Remove special characters and emojis from string

Hi everyone,

I am doing a data scrape of social media posts. Because a lot of the posts are posted on phones, the text may include emojis.

System.Text.RegularExpressions.Regex.Replace(variable, “[^a-z A-Z 0-9]”, “”)
The above regex unfortunately will leave me with only text and numbers
I want a way to be able basically keep that and only the basic characters that can be typed on a keyboard such as hashtag signs

Hi @dvn,

Pls provide same input and output.

Above regex only keep only numbers and words

Try below regex
[^\W .]
Remove special character apart from dot.if you want more you can add it after dot

Regards,
Arivu

@dvn - Check this out… Below regex covers all the keyboard characters typed on the keyborad…

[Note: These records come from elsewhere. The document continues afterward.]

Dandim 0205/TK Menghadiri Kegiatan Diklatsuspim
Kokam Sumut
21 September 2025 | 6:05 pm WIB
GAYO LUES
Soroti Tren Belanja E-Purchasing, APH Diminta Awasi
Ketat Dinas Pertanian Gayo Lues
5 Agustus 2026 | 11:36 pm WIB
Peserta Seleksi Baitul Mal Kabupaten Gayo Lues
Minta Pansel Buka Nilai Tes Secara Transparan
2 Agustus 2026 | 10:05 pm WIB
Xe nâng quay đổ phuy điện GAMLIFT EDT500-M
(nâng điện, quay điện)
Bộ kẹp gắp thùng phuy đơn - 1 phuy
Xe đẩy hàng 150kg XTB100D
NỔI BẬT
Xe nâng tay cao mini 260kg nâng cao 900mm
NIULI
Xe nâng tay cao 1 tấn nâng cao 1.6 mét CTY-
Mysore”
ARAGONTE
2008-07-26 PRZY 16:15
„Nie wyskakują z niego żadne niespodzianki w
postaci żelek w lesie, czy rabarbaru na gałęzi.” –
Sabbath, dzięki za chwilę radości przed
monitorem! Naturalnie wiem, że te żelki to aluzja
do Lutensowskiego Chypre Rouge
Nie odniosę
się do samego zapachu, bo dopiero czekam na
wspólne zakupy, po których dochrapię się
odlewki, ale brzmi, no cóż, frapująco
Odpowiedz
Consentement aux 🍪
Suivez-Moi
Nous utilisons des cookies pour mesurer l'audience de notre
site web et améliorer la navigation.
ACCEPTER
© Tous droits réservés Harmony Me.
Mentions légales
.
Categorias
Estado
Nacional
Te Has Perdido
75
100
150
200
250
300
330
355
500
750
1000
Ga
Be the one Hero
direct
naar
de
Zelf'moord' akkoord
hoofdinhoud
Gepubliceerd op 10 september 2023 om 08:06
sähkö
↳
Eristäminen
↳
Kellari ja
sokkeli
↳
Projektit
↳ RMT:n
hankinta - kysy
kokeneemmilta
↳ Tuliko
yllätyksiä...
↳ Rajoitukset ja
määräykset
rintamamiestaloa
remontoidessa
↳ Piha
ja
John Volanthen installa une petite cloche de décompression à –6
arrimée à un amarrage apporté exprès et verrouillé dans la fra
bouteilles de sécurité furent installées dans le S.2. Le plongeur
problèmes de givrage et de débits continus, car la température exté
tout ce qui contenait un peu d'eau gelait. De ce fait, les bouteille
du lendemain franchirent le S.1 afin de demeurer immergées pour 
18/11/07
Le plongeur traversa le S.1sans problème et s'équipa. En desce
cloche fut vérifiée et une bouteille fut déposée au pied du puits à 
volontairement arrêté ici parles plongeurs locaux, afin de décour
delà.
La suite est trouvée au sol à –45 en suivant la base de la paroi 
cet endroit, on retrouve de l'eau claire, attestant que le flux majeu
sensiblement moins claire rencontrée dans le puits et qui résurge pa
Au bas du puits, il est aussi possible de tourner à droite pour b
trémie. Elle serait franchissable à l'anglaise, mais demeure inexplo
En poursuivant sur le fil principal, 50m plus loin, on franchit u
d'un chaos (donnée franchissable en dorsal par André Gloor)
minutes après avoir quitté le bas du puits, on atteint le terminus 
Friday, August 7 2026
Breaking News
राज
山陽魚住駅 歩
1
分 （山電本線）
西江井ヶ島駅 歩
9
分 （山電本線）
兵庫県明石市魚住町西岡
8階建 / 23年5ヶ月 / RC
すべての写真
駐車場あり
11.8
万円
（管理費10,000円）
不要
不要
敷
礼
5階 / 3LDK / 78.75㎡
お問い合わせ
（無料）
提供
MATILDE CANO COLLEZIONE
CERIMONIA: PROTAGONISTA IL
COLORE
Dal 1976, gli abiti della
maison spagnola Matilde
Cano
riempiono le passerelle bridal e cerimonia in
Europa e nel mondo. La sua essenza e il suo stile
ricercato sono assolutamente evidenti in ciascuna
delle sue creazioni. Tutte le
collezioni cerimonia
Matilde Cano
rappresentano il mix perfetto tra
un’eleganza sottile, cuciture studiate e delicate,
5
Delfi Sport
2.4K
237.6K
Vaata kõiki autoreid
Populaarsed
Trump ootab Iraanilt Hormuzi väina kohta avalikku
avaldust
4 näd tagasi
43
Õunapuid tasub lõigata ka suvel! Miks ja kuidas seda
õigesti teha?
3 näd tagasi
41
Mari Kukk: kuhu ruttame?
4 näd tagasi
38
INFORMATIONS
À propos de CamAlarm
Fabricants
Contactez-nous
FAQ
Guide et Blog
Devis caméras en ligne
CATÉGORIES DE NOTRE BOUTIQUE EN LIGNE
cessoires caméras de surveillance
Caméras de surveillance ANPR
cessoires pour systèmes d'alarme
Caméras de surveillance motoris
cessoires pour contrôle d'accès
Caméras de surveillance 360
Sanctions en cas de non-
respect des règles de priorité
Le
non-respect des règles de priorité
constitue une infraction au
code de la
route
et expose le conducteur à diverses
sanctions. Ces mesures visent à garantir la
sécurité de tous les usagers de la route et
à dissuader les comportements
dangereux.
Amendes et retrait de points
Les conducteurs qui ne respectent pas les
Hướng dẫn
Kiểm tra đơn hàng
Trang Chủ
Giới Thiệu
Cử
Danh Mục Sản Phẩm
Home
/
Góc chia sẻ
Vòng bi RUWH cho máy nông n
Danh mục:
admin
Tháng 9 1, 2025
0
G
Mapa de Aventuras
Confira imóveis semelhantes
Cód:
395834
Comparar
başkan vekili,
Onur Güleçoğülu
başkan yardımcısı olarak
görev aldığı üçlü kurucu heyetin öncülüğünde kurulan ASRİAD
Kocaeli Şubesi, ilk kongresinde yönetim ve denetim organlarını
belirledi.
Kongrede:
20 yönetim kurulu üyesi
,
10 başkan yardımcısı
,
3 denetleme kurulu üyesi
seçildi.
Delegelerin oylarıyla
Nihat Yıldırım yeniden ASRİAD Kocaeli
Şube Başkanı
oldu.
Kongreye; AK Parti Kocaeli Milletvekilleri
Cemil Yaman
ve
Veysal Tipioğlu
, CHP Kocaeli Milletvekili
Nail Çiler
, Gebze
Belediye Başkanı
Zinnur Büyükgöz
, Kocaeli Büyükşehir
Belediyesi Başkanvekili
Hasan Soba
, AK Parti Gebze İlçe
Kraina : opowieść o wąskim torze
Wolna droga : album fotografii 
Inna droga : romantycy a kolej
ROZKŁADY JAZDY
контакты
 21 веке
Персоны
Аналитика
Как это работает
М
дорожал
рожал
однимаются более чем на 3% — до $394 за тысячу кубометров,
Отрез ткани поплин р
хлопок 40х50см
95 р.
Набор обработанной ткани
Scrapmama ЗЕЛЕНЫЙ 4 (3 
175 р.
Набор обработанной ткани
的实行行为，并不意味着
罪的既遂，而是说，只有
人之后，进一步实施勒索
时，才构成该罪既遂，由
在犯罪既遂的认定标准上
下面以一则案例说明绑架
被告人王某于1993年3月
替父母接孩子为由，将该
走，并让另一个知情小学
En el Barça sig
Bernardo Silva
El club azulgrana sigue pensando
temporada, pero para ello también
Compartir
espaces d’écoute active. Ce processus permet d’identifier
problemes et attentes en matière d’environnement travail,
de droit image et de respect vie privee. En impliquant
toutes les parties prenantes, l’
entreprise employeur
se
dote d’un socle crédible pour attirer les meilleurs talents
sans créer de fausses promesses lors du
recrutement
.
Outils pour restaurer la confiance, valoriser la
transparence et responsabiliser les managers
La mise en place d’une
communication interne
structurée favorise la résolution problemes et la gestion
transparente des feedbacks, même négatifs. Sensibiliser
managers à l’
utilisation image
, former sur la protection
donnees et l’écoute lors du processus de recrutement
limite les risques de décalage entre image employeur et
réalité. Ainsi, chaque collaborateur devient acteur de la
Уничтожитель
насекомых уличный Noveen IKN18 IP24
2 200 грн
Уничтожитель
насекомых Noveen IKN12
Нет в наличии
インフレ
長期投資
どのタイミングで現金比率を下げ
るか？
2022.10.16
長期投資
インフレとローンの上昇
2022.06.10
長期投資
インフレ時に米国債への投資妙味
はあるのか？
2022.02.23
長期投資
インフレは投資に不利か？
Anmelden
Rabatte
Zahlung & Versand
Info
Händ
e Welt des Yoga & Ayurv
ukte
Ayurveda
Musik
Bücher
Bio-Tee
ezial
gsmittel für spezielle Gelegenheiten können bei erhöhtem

Regex: [\s0-9A-Za-z#$%=@!{},`~&()'<>?.:;_|^/+\t\r\n[]"-]

Note: In UiPath, you have to provide like this since it is having double quotes

“[\s0-9A-Za-z#$%=@!{},`~&()'<>?.:;_|^/+\t\r\n[]“”“”-]

On the third row there is Degree symbol which is not a keyboard character since it is not selected by the pattern.

This topic was automatically closed 3 days after the last reply. New replies are no longer allowed.